[Stored dataset items]
--------------------------------

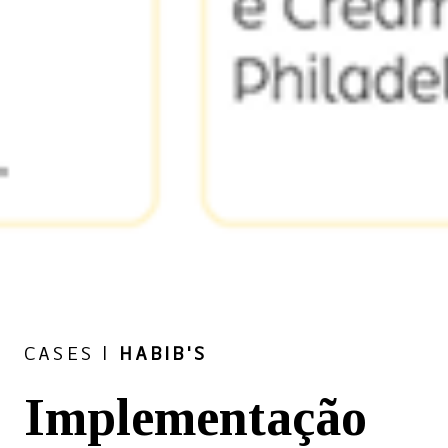
CASES |
HABIB'S
Implementação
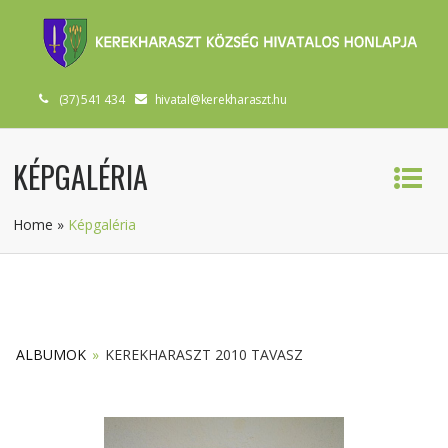
(37) 541 434
hivatal@kerekharaszt.hu
KÉPGALÉRIA
Home
»
Képgaléria
ALBUMOK
»
KEREKHARASZT 2010 TAVASZ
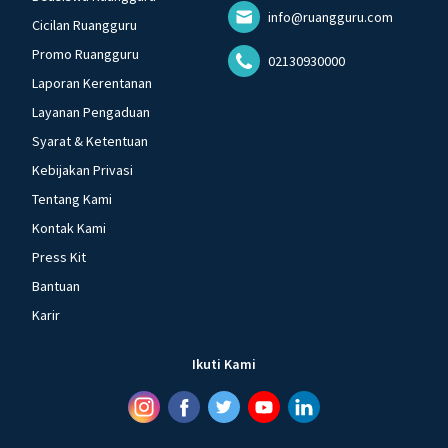
info@ruangguru.com
Cicilan Ruangguru
Promo Ruangguru
02130930000
Laporan Kerentanan
Layanan Pengaduan
Syarat & Ketentuan
Kebijakan Privasi
Tentang Kami
Kontak Kami
Press Kit
Bantuan
Karir
Ikuti Kami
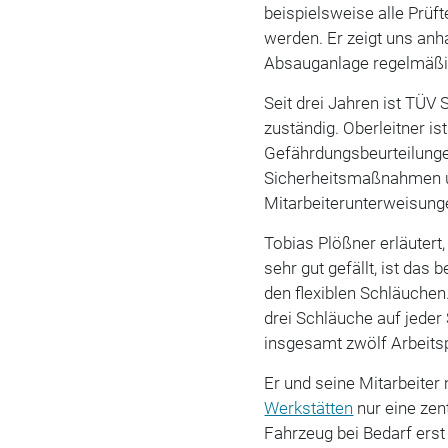
beispielsweise alle Prüf
werden. Er zeigt uns an
Absauganlage regelmäßig
Seit drei Jahren ist TÜV
zuständig. Oberleitner ist
Gefährdungsbeurteilunge
Sicherheitsmaßnahmen u
Mitarbeiterunterweisun
Tobias Plößner erläutert
sehr gut gefällt, ist das
den flexiblen Schläuche
drei Schläuche auf jeder 
insgesamt zwölf Arbeitsp
Er und seine Mitarbeiter 
Werkstätten
nur eine zen
Fahrzeug bei Bedarf erst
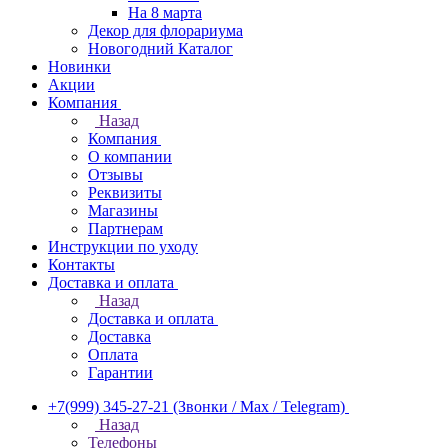
На 8 марта
Декор для флорариума
Новогодний Каталог
Новинки
Акции
Компания
Назад
Компания
О компании
Отзывы
Реквизиты
Магазины
Партнерам
Инструкции по уходу
Контакты
Доставка и оплата
Назад
Доставка и оплата
Доставка
Оплата
Гарантии
+7(999) 345-27-21
(Звонки / Max / Telegram)
Назад
Телефоны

--------------------------------

WHAT THE TASK ASKS:
Your copy should match the records above exactly, except that it contains no pictures.

THE ANSWER:
CASES |
HABIB'S
Implementação
(37) 541 434
hivatal@kerekharaszt.hu
KÉPGALÉRIA
Home
»
Képgaléria
ALBUMOK
»
KEREKHARASZT 2010 TAVASZ
info@ruangguru.com
Cicilan Ruangguru
Promo Ruangguru
02130930000
Laporan Kerentanan
Layanan Pengaduan
Syarat & Ketentuan
Kebijakan Privasi
Tentang Kami
Kontak Kami
Press Kit
Bantuan
Karir
Ikuti Kami
beispielsweise alle Prüf
werden. Er zeigt uns an
Absauganlage regelmäßig
Seit drei Jahren ist TÜV
zuständig. Oberleitner ist
Gefährdungsbeurteilunge
Sicherheitsmaßnahmen u
Mitarbeiterunterweisun
Tobias Plößner erläutert
sehr gut gefällt, ist das
den flexiblen Schläuche
drei Schläuche auf jeder 
insgesamt zwölf Arbeitsp
Er und seine Mitarbeiter 
Werkstätten
nur eine zen
Fahrzeug bei Bedarf erst
На 8 марта
Декор для флорариума
Новогодний Каталог
Новинки
Акции
Компания
Назад
Компания
О компании
Отзывы
Реквизиты
Магазины
Партнерам
Инструкции по уходу
Контакты
Доставка и оплата
Назад
Доставка и оплата
Доставка
Оплата
Гарантии
+7(999) 345-27-21
(Звонки / Max / Telegram)
Назад
Телефоны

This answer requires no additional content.